My understood definition: $0 \to A\stackrel{\psi} \to B\stackrel{\phi} \to C \to 0$ is a short exact sequence of modules iff $\psi$ is injective, $\phi$ is surjective, and $\ker \phi = \psi(A)$, which is equivalent to $B/A \approx C$. Is that correct?
And also how do you arrive at $A\stackrel{\psi} \to B\stackrel{\phi}\to C$ is exact iff $0 \to \psi(A) \to B \to B/\ker \phi \to 0$ is short exact?
Best Answer
For the first part, the general definition is that a sequence $\cdots \to L \xrightarrow{f} M \xrightarrow{g} N \to \cdots $ is exact at $M$ if and only if the image of $f$ is the kernel of $g$.
A short exact sequence is an sequence consisting of five terms whose endpoints are zero, and is exact at every (internal) point. i.e.
$$ 0 \to A \xrightarrow{f} B \xrightarrow{g} C \to 0 $$
is exact at $A$, at $B$ and at $C$. Exactness at $A$ means that the kernel of $f$ is the image of the zero map: i.e. it is $\{ 0 \}$, so exactness at $A$ is equivalent to $f$ being injective.
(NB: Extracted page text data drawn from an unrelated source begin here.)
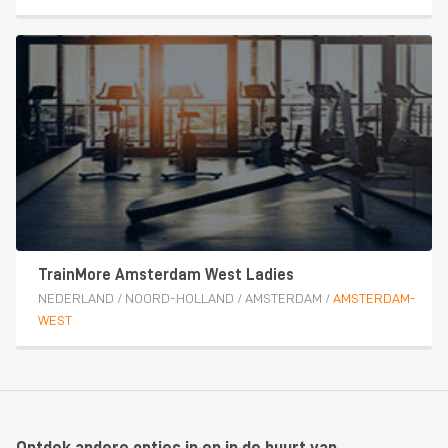
TrainMore Amsterdam West Ladies
NEDERLAND
/
NOORD-HOLLAND
/
AMSTERDAM
/
AMSTERDAM-
WEST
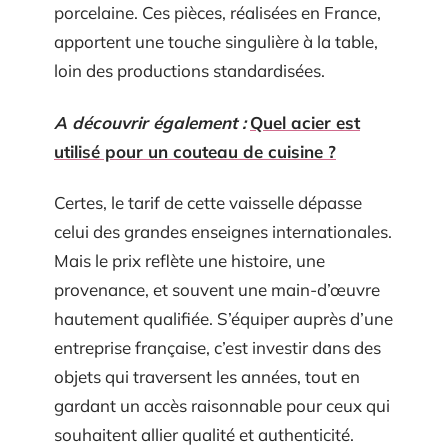
porcelaine. Ces pièces, réalisées en France,
apportent une touche singulière à la table,
loin des productions standardisées.
A découvrir également :
Quel acier est
utilisé pour un couteau de cuisine ?
Certes, le tarif de cette vaisselle dépasse
celui des grandes enseignes internationales.
Mais le prix reflète une histoire, une
provenance, et souvent une main-d’œuvre
hautement qualifiée. S’équiper auprès d’une
entreprise française, c’est investir dans des
objets qui traversent les années, tout en
gardant un accès raisonnable pour ceux qui
souhaitent allier qualité et authenticité.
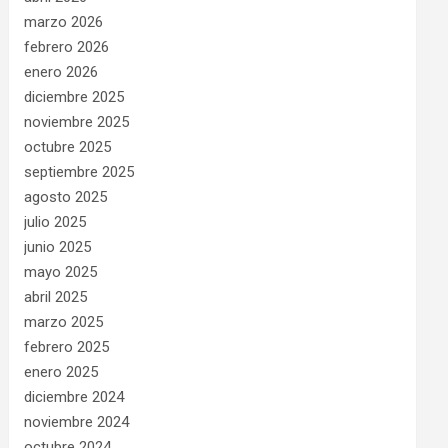
marzo 2026
febrero 2026
enero 2026
diciembre 2025
noviembre 2025
octubre 2025
septiembre 2025
agosto 2025
julio 2025
junio 2025
mayo 2025
abril 2025
marzo 2025
febrero 2025
enero 2025
diciembre 2024
noviembre 2024
octubre 2024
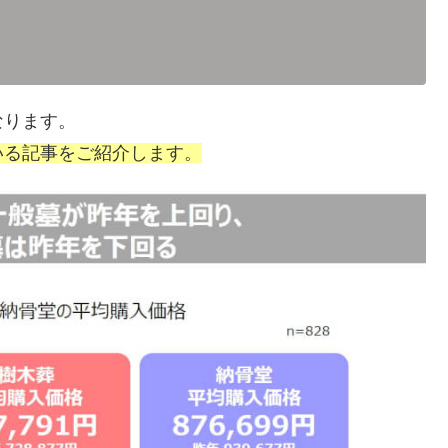
なります。
いる記事をご紹介します。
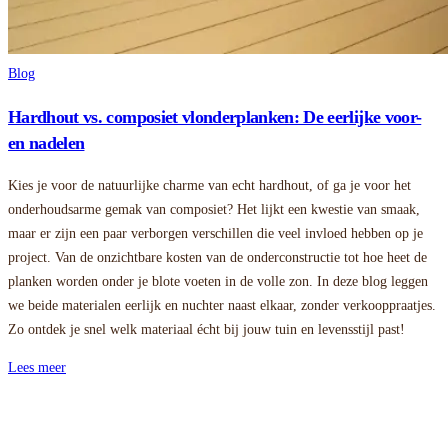
Blog
Hardhout vs. composiet vlonderplanken: De eerlijke voor-
en nadelen
Kies je voor de natuurlijke charme van echt hardhout, of ga je voor het
onderhoudsarme gemak van composiet? Het lijkt een kwestie van smaak,
maar er zijn een paar verborgen verschillen die veel invloed hebben op je
project. Van de onzichtbare kosten van de onderconstructie tot hoe heet de
planken worden onder je blote voeten in de volle zon. In deze blog leggen
we beide materialen eerlijk en nuchter naast elkaar, zonder verkooppraatjes.
Zo ontdek je snel welk materiaal écht bij jouw tuin en levensstijl past!
Lees meer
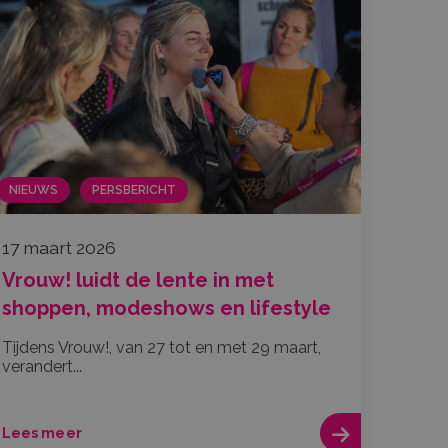
NIEUWS
PERSBERICHT
17 maart 2026
Vrouw! luidt de lente in met
shoppen, modeshows en lifestyle
Tijdens Vrouw!, van 27 tot en met 29 maart,
verandert...
Lees meer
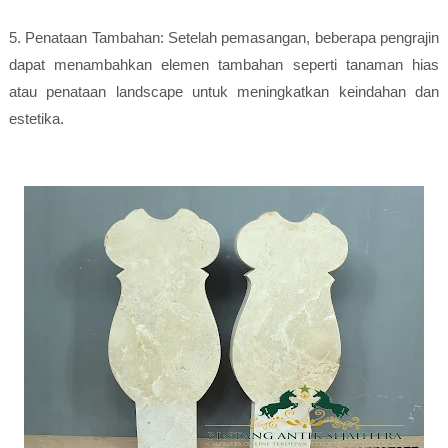
5. Penataan Tambahan: Setelah pemasangan, beberapa pengrajin
dapat menambahkan elemen tambahan seperti tanaman hias
atau penataan landscape untuk meningkatkan keindahan dan
estetika.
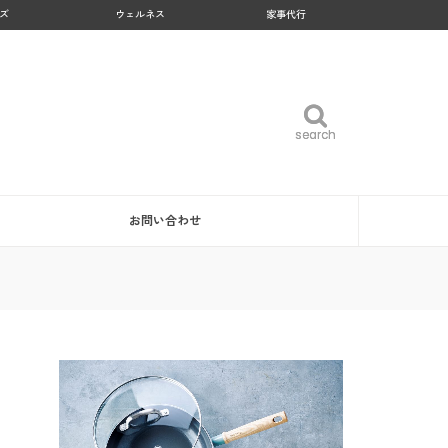
ズ
ウェルネス
家事代行
search
search
お問い合わせ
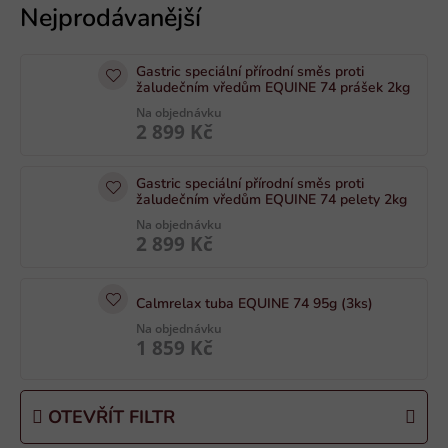
ý
p
i
Gastric speciální přírodní směs proti
s
žaludečním vředům EQUINE 74 prášek 2kg
p
Na objednávku
2 899 Kč
r
o
Gastric speciální přírodní směs proti
d
žaludečním vředům EQUINE 74 pelety 2kg
u
Na objednávku
k
2 899 Kč
t
ů
Calmrelax tuba EQUINE 74 95g (3ks)
Na objednávku
1 859 Kč
OTEVŘÍT FILTR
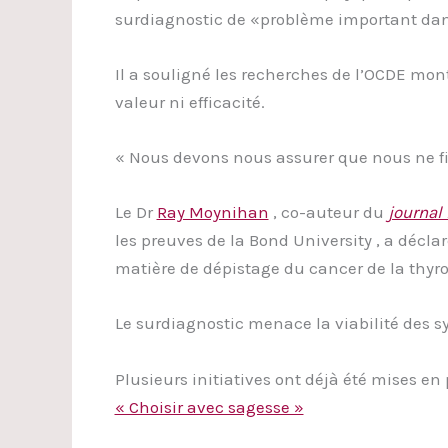
surdiagnostic de «problème important dan
Il a souligné les recherches de l’OCDE mon
valeur ni efficacité.
« Nous devons nous assurer que nous ne fi
Le Dr
Ray Moynihan
, co-auteur du
journal 
les preuves de la Bond University , a décl
matière de dépistage du cancer de la thyroï
Le surdiagnostic menace la viabilité des sy
Plusieurs initiatives ont déjà été mises e
« Choisir avec sagesse »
Similarly for exactness at $C$.
Usually it doesn't even make sense to say $B/A$, because $A$ usually isn't a submodule of $B$! However, there is equivalence in the sense that there is an isomorphism of short exact sequences:
$$ \begin{matrix} 0 &\to & A &\xrightarrow{f}& B &\xrightarrow{g}& C &\to& 0 \\ & & \ \downarrow^f & & \ \downarrow^1 & & \downarrow \\ 0 &\to & f(A) &\xrightarrow{i}& B &\xrightarrow{\pi}& B / f(A) &\to& 0 \end{matrix} $$
where both rows are short exact sequences, $i$ and $\pi$ are the inclusion and projection morphisms, all three vertical morphisms are isomorphisms, and the diagram is commutative. (meaning, e.g., if you take all paths from the top $A$ to the bottom $B$ and compose the arrows, you get the same result: $i \circ f = 1 \circ f$)
One can view that the situation as per the definition of quotient module is somewhat deficient, and the idea of a short exact sequence is what one really should be thinking about.